Zimbabwe Finance Minister Introduces New Tax On USD Cash Withdrawals: Here Is How It Affects You

Mthuli Ncube Introduces USD Cash Withdrawal Tax To ‘Discourage Excessive Cash Withdrawals’

Zimbabwe Finance Minister Mthuli Ncube has introduced a new tiered tax on United States dollar cash withdrawals, a measure he states is designed to curb the high volume of physical cash circulating in the economy. The controversial levy, announced as part of the 2026 National Budget Statement presented to Parliament on 27 November 2025, aims to push citizens and businesses towards digital payments.

This move has sparked an immediate and fiery debate across the nation, with many questioning its impact on the average person already struggling with high banking costs.

How Zimbabwe’s New USD Cash Tax Will Work

The new levy introduces a tiered system based on the amount of cash an individual or company withdraws each month.

For individuals, withdrawals up to US$500 (approximately ZAR 9,500) will remain tax-free. However, any amount withdrawn between US$501 and US$1,000 will be taxed at a rate of 2%. Any individual withdrawal exceeding US$1,001 for the month will be subject to the full 2% levy on the entire amount.

The system is slightly different for corporate entities, with a 0% rate on the first US$5,000, 2% on amounts between US$5,001 and US$10,000, and 3% on withdrawals above US$10,001. The tax will only apply to foreign currency withdrawals, not those in the local Zimbabwean dollar.

In his budget speech, Professor Mthuli Ncube provided a detailed justification for the policy, highlighting the scale of cash usage. He stated:

“Although the local currency has remained stable since September 2024, the preference for foreign currency cash persists due to perceptions of value preservation and wider acceptability. This widespread reliance on physical cash undermines transparency, reduces traceability of transactions and significantly limits the effectiveness of tax administration and revenue collection.”

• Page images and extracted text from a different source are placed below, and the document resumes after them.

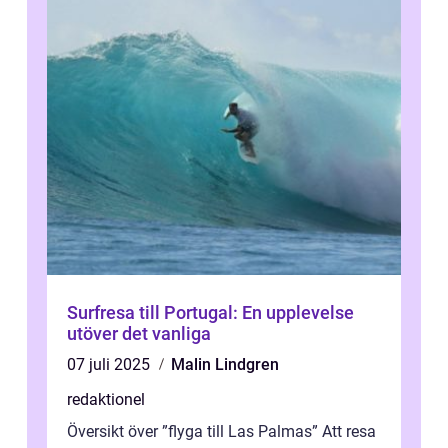
Surfresa till Portugal: En upplevelse
utöver det vanliga
07 juli 2025
Malin Lindgren
redaktionel
Översikt över ”flyga till Las Palmas” Att resa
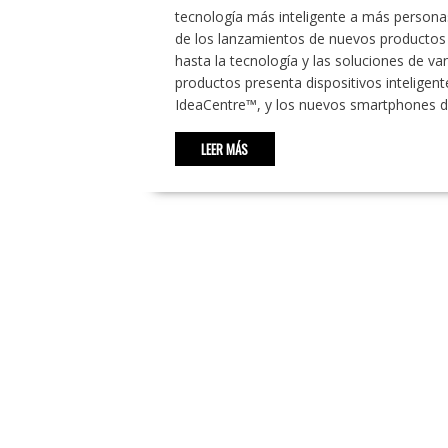
tecnología más inteligente a más personas 
de los lanzamientos de nuevos productos e
hasta la tecnología y las soluciones de va
productos presenta dispositivos intelige
IdeaCentre™, y los nuevos smartphones d
LEER MÁS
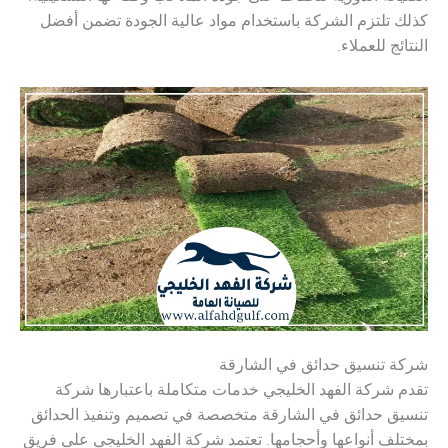
كذلك تلتزم الشركة باستخدام مواد عالية الجودة تضمن أفضل
النتائج للعملاء.
شركة تنسيق حدائق في الشارقة
تقدم شركة الفهد الخليجي خدمات متكاملة باعتبارها شركة
تنسيق حدائق في الشارقة متخصصة في تصميم وتنفيذ الحدائق
بمختلف أنواعها وأحجامها. تعتمد شركة الفهد الخليجي على فريق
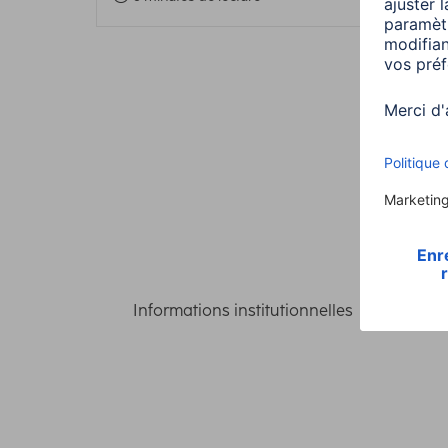
Informations institutionnelles
Confident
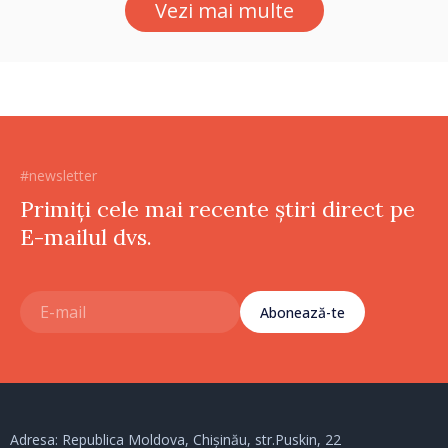
Vezi mai multe
#newsletter
Primiți cele mai recente știri direct pe
E-mailul dvs.
Abonează-te
Adresa: Republica Moldova, Chișinău, str.Puskin, 22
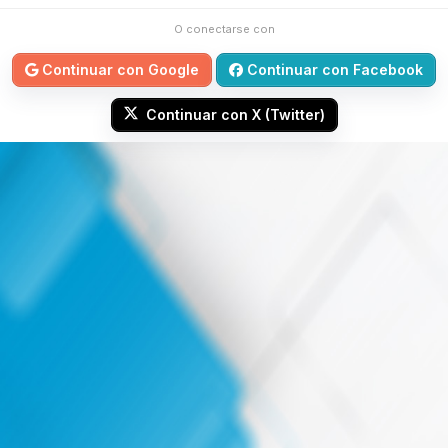
O conectarse con
Continuar con Google
Continuar con Facebook
Continuar con X (Twitter)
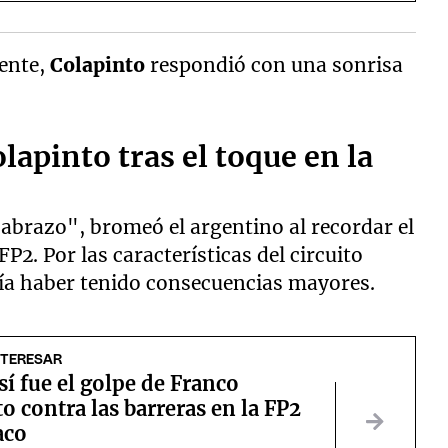
dente,
Colapinto
respondió con una sonrisa
lapinto tras el toque en la
 abrazo", bromeó el argentino al recordar el
P2. Por las características del circuito
ría haber tenido consecuencias mayores.
NTERESAR
sí fue el golpe de Franco
o contra las barreras en la FP2
aco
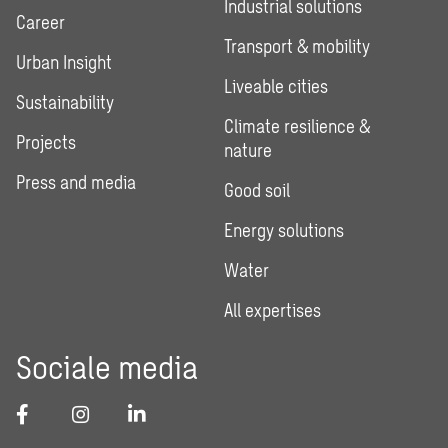
Industrial solutions
Career
Transport & mobility
Urban Insight
Liveable cities
Sustainability
Climate resilience &
Projects
nature
Press and media
Good soil
Energy solutions
Water
All expertises
Sociale media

The Minister provided specific figures to illustrate the problem, noting:

“Current statistics show that the bulk of cash circulating in the Emerging Sector is sourced directly from the formal financial system. On average, ATM withdrawals amounted to approximately US$265.8 million per month between April 2024 and June 2025, of which over 90% were in United States dollars. Banks currently maintain nearly US$1 billion in cash and nostro balances to meet withdrawal demand.”

He further explained the reasoning behind the new measure, stating:

“The continued increase in cash withdrawals, which reached US$353 million in June 2025, heightens risks of informality, tax evasion, corruption and administrative inefficiencies. In light of these challenges, it is imperative to introduce measures that discourage excessive cash withdrawals, enhance transparency, strengthen tax compliance and gradually shift economic activity toward formal and digital payment platforms.”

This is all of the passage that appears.